I suddenly felt like an intruder, as if the moment wasn't something I was supposed to be witnessing. For the first time, I saw the gap between the two brothers: the gap between the living and the dead, the gap never closed. For the first time, I realized how hard it must be for the both of them to go on like this. There was still so much I didn't know.
"I don't want to be just another young tragedy, Cian," Vinny said, hugging his arms around himself, as if convincing himself he was real. "I don't want to be a picture someone frowns at but doesn't think about. I want to be like Dempsey; I want people to want to remember me, to build memorials and cry and feel something for me. But I just feel empty."
Cian set the tulip back down. "I cried for you. I remember you. Isn't that enough?"
"I don't know," murmured Vinny. "I..." He trailed off, glancing over his shoulder at me. I was still standing at the car door, watching. The look on Vinny's face startled me. It was pensive and introspective and mournful, like he was mourning the death of himself. I was stricken.
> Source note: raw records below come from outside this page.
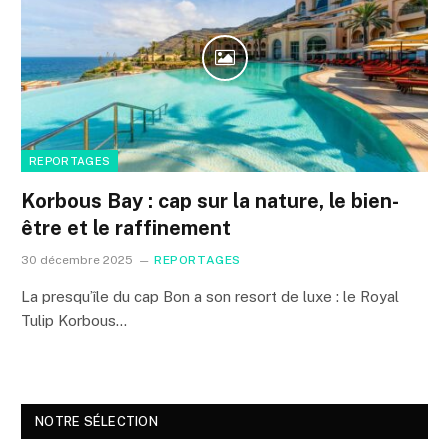
REPORTAGES
Korbous Bay : cap sur la nature, le bien-
être et le raffinement
30 décembre 2025
REPORTAGES
La presqu’île du cap Bon a son resort de luxe : le Royal
Tulip Korbous…
NOTRE SÉLECTION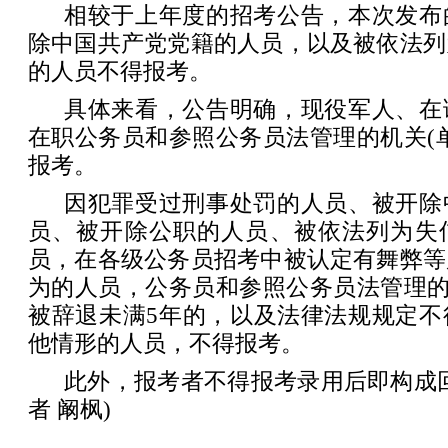
相较于上年度的招考公告，本次发布
除中国共产党党籍的人员，以及被依法列
的人员不得报考。
具体来看，公告明确，现役军人、在
在职公务员和参照公务员法管理的机关(
报考。
因犯罪受过刑事处罚的人员、被开除
员、被开除公职的人员、被依法列为失
员，在各级公务员招考中被认定有舞弊等
为的人员，公务员和参照公务员法管理的
被辞退未满5年的，以及法律法规规定不
他情形的人员，不得报考。
此外，报考者不得报考录用后即构成
者 阚枫)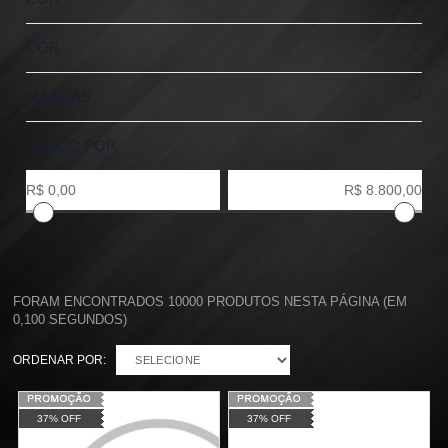
COR
MARCAS
PREÇO POR
FORAM ENCONTRADOS
10000
PRODUTOS NESTA PÁGINA (EM
0,100
SEGUNDOS)
ORDENAR POR:
SELECIONE
37% OFF
37% OFF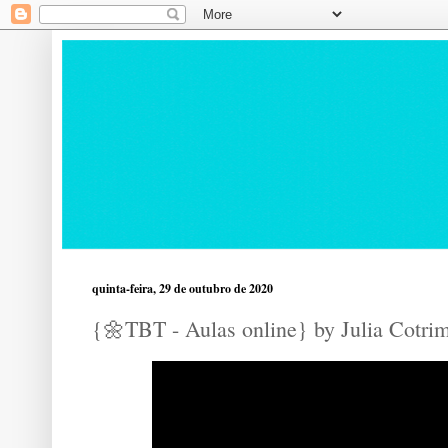
quinta-feira, 29 de outubro de 2020
{🌼TBT - Aulas online} by Julia Cotri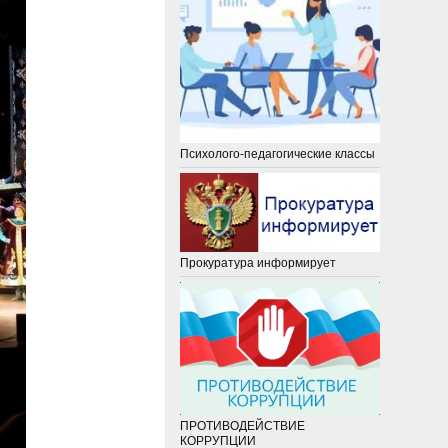
Психолого-педагогические классы
Прокуратура информирует
ПРОТИВОДЕЙСТВИЕ
КОРРУПЦИИ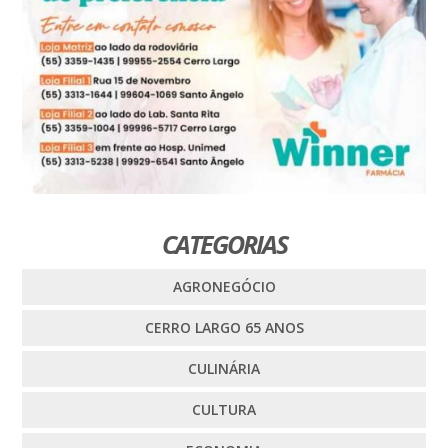
CATEGORIAS
AGRONEGÓCIO
CERRO LARGO 65 ANOS
CULINÁRIA
CULTURA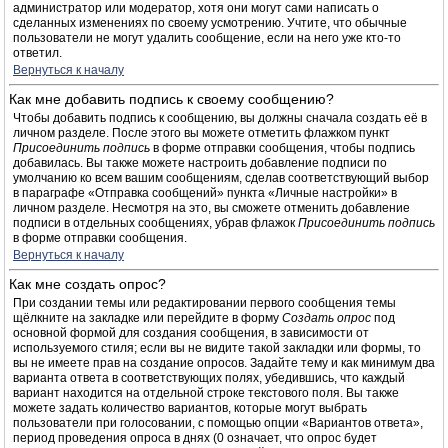
администратор или модератор, хотя они могут сами написать о
сделанных изменениях по своему усмотрению. Учтите, что обычные
пользователи не могут удалить сообщение, если на него уже кто-то
ответил.
Вернуться к началу
Как мне добавить подпись к своему сообщению?
Чтобы добавить подпись к сообщению, вы должны сначала создать её в
личном разделе. После этого вы можете отметить флажком пункт
Присоединить подпись
в форме отправки сообщения, чтобы подпись
добавилась. Вы также можете настроить добавление подписи по
умолчанию ко всем вашим сообщениям, сделав соответствующий выбор
в параграфе «Отправка сообщений» пункта «Личные настройки» в
личном разделе. Несмотря на это, вы сможете отменить добавление
подписи в отдельных сообщениях, убрав флажок
Присоединить подпись
в форме отправки сообщения.
Вернуться к началу
Как мне создать опрос?
При создании темы или редактировании первого сообщения темы
щёлкните на закладке или перейдите в форму
Создать опрос
под
основной формой для создания сообщения, в зависимости от
используемого стиля; если вы не видите такой закладки или формы, то
вы не имеете прав на создание опросов. Задайте тему и как минимум два
варианта ответа в соответствующих полях, убедившись, что каждый
вариант находится на отдельной строке текстового поля. Вы также
можете задать количество вариантов, которые могут выбрать
пользователи при голосовании, с помощью опции «Вариантов ответа»,
период проведения опроса в днях (0 означает, что опрос будет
When I thought of ghosts, I thought of vases suddenly knocked over and lights flickering on and off, but seeing one, knowing one, had changed that. Ghosts were once people, were still people, and like the rest of us, they were trying to find themselves.
I wanted to help.
"Hold on a second, Vinny," I said with a new resolve, and rummaged around in the Subaru's console until I found a roll of twine and a Swiss army knife, likely Dad's. Both boys shot me rather confused looks as I passed them, trudging into the nearby woods until I found two twigs. I snapped the ends off one to make it shorter, then I sat in the grass and bound the two together. Utilizing the Swiss army knife, I carved two letters into my makeshift cross: V.H.
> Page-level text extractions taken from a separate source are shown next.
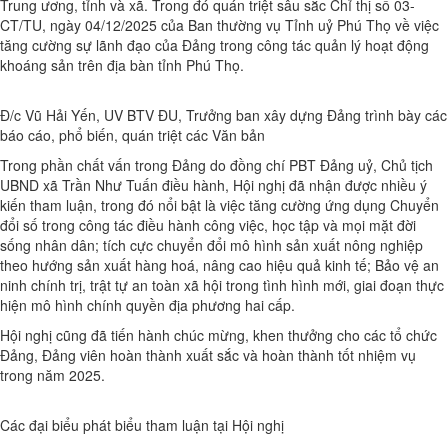
Trung ương, tỉnh và xã. Trong đó quán triệt sâu sắc Chỉ thị số 03-
CT/TU, ngày 04/12/2025 của Ban thường vụ Tỉnh uỷ Phú Thọ về việc
tăng cường sự lãnh đạo của Đảng trong công tác quản lý hoạt động
khoáng sản trên địa bàn tỉnh Phú Thọ.
Đ/c Vũ Hải Yến, UV BTV ĐU, Trưởng ban xây dựng Đảng trình bày các
báo cáo, phổ biến, quán triệt các Văn bản
Trong phần chất vấn trong Đảng do đồng chí PBT Đảng uỷ, Chủ tịch
UBND xã Trần Như Tuấn điều hành, Hội nghị đã nhận được nhiều ý
kiến tham luận, trong đó nổi bật là việc tăng cường ứng dụng Chuyển
đổi số trong công tác điều hành công việc, học tập và mọi mặt đời
sống nhân dân; tích cực chuyển đổi mô hình sản xuất nông nghiệp
theo hướng sản xuất hàng hoá, nâng cao hiệu quả kinh tế; Bảo vệ an
ninh chính trị, trật tự an toàn xã hội trong tình hình mới, giai đoạn thực
hiện mô hình chính quyền địa phương hai cấp.
Hội nghị cũng đã tiến hành chúc mừng, khen thưởng cho các tổ chức
Đảng, Đảng viên hoàn thành xuất sắc và hoàn thành tốt nhiệm vụ
trong năm 2025.
Các đại biểu phát biểu tham luận tại Hội nghị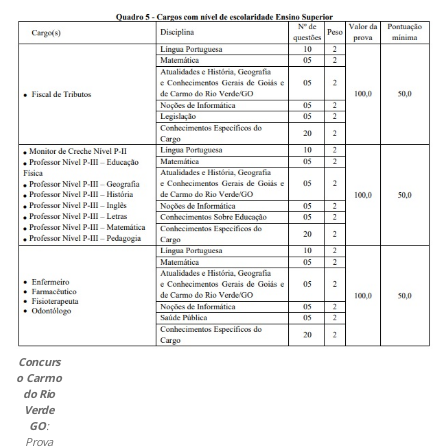
Concurs
o Carmo
do Rio
Verde
GO
:
Prova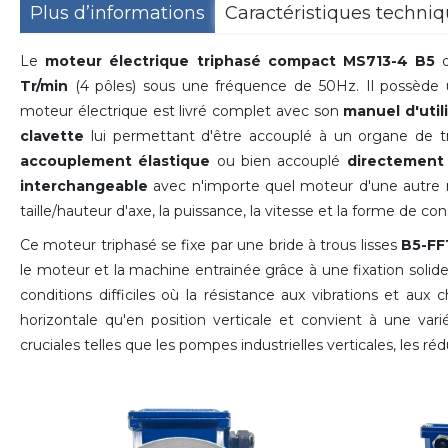
Plus d’informations
Caractéristiques techni
Le
moteur électrique triphasé compact MS713-4 B5
d
Tr/min
(4 pôles) sous une fréquence de 50Hz. Il possède
moteur électrique est livré complet avec son
manuel d'util
clavette
lui permettant d'être accouplé à un organe de 
accouplement élastique
ou bien accouplé
directement
interchangeable
avec n'importe quel moteur d'une autre 
taille/hauteur d'axe, la puissance, la vitesse et la forme de co
Ce moteur triphasé se fixe par une bride à trous lisses
B5-FF
le moteur et la machine entrainée grâce à une fixation solide
conditions difficiles où la résistance aux vibrations et aux
horizontale qu'en position verticale et convient à une varié
cruciales telles que les pompes industrielles verticales, les ré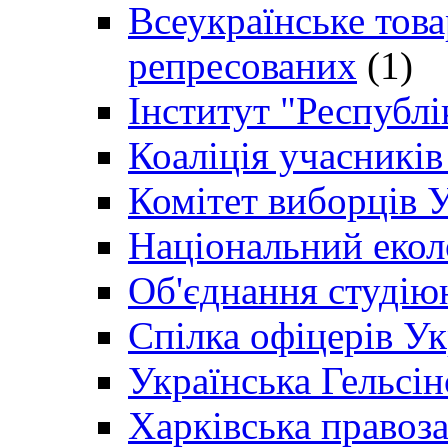
Всеукраїнське товар
репресованих
(1)
Інститут "Республі
Коаліція учасникі
Комітет виборців 
Національний екол
Об'єднання студію
Спілка офіцерів У
Українська Гельсін
Харківська правоз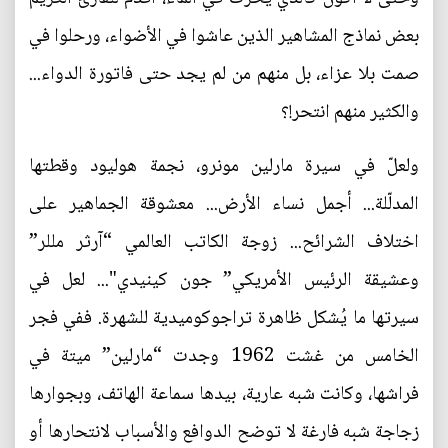
بعض نماذج المشاهير الذين عاشوا في الأضواء، ورحلوا في
صمت بلا عزاء، بل منهم من لم يجد حتى فاتورة الدواء...
والكثير منهم انتحر!؟
ولعلّ في سيرة مارلين مونرو، نجمة هوليود وقطتها
المدلّلة... أجمل نساء الأرض... معشوقة الجماهير على
اختلاف الشرائح... زوجة الكاتب العالمي “آرثر مللر”
وعشيقة الرئيس الأمريكي” جون كينيدي"... لعل في
سيرتها ما يُشكل ظاهرة تراجوكوميدية للشهرة. ففي فجر
الخامس من غشت 1962 وجدت “مارلين” ميتة في
فراشها، وكانت شبه عارية، بيدها سماعة الهاتف، وبجوارها
زجاجة شبه فارغة لا توضح الدوافع والأسباب لانتحارها أو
I got up, going back to where the Horne brothers were standing. Cian watched me with a cocked head as I dug the longer twig into the ground, using all my strength to make sure it stuck. "What are you doing, Lucie?"
"Remembering," I answered, and when I was done, stood back up and dusted my hands off on my shortalls, not caring about the dirt they left behind on the denim. I glanced at Vinny. "How's that?"
He blinked at me, slowly, before his mouth opened up in a grin. "Thank you," he said to me, and I could tell in the breathlessness of his voice that he meant it.
"To Vincent Horne," said Cian with a rueful grin. "To Vinny."